Evaluating how institutions see themselves
Education Dive has toiled with the questions of what higher education should look like in the 21st century along with everyone else. There is consensus that a "one-and-done" model of education is likely being replaced for a pattern of lifelong learning, and some think the current structure of education will soon give way to more blended institutions and collaboration. But how do institution leaders see themselves? Are their proclaimed missions keeping up with the changing needs of society? How important is the mission statement anyway, are strategic plans more relevant?
Our team conducted a qualitative analysis of 57 randomly selected institutions, including six public flagships; six public research institutions; two regional public institutions; one public online institution; 19 private four-year colleges, including three private Ivy League institutions, one public Ivy League institution; seven community colleges; and three minority serving institutions.

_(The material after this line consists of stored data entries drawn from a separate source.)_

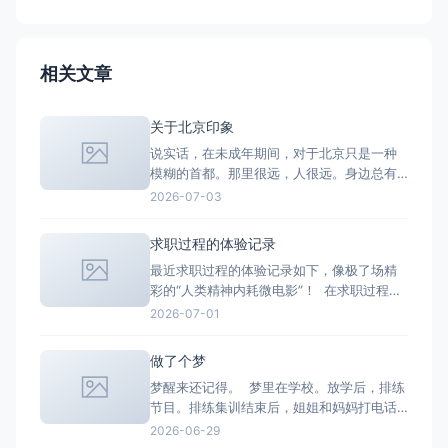
相关文章
关于北京印象
说实话，在未成年期间，对于北京只是一种
模糊的首都。那里很远，人很远。身边总有
人以去一趟北京为骄傲，说着人总要去一趟
2026-07-03
北京看看。听闻了不少人以“港圈和京圈的节
点”出圈。至于我，我不认识北京。成长阶段
求职过程的体验记录
阴差阳错之间，从好几个视角认识了北京，
最近求职过程的体验记录如下，像极了场精
文学、社会学、影视学、经济学、政治学
彩的“人类精神内耗微电影”！ 在求职过程
的，每个人嘴里的北京都不一样。由
中，时间的流逝不再是一天又一天的二十四
2026-07-01
小时。时间流转大概是在找寻合适的岗位-
-》投递简历——》等待——》接到面试通知
做了个梦
——》到面试——》到被拒——》重新再找
梦醒来还记得。 梦里在学校。放学后，排练
合适的岗位——》再投递的过程中循环。 在
节目。排练集训结束后，姐姐和妈妈打电话
这种循环里的体验
过来要接我。别的女生都说自己走着回家就
2026-06-29
好，我快步走出校园，说有人来接我了。脚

Here are the key findings:
- Of 57 institutions, 21 don't have mission statements posted on their websites in a way that users can easily find and review them, and of those, 14 are elite public research institutions or elite privates. Most of the community colleges or less-selective institutions reviewed do have mission statements posted. One top research institution had a prominent link for the mission statement, but it led to an error message.
- In the 36 mission statements that were available, the most prominent keywords are community, research, programs, knowledge, diverse, learning, society, global, teaching, development, world, excellence, skills, innovative, access and transformative/transformational. Most common phrases: high quality, global society, outreach programs, global community, commitment to excellence, economic development and to prepare students.

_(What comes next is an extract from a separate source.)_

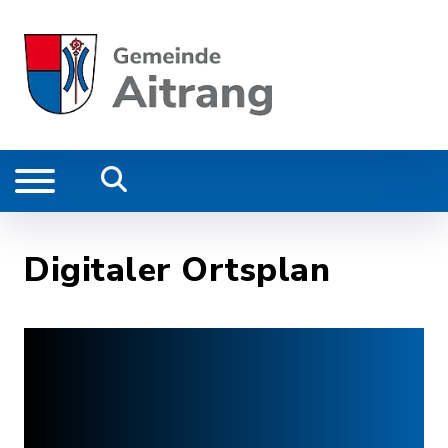
Digitaler Ortsplan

- One of the larger elite private institutions that didn't have a mission statement on its website did include an economic impact report to showcase its value as not only providing a private commodity but promoting the vitality of the surrounding community.

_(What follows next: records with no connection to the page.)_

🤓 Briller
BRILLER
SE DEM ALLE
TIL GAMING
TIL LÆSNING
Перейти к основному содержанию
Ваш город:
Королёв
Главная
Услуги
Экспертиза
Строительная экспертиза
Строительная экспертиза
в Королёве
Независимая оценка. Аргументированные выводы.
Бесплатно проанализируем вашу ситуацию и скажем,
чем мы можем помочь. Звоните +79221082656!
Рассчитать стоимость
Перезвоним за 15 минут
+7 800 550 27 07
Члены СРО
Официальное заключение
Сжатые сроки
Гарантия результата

Jonathan Gyurko, CEO of the Association of College and University Educators, said he isn't surprised there is such "a variety of goals across different mission statements, as the purposes of higher education continue to —and should — evolve with changing values and societal needs."
"Our colleges and universities don’t merely react to these changes, either. They’re part of the ongoing conversation that defines these priorities," he said.
Innovation
A recent report released by the Online Learning Consortium found an overwhelming majority of higher education leaders see innovation as one of their top priorities but there is little consensus on what innovation means. The report's authors said "many respondents provided definitions that we, as researchers, felt could be too narrow for what innovation at an institution could encompass. This reveals how potentially broad innovation is — which is encouraging — but without a clear-cut answer as to what it is, institutions may find it difficult to set goals, acquire buy-in, and allocate funds for innovative efforts."
But, Gyurko said, "No matter the aim, teaching is the indispensable constant. It’s through great instruction that our students and our institutions achieve their objectives. This puts a special responsibility on us all to prepare and support our faculty to teach well, with proven instructional approaches."
Kentucky State University faculty members, during the inaugural convening of the Atwood Institute on Race, Education and the Democratic Ideal in October, emphasized the importance for all institutions, regardless of mission, to expose students to high-quality experiences, including opportunities to do research, emphasizing the idea that more and more jobs require research, or at least the kind of analytical thinking which research informs.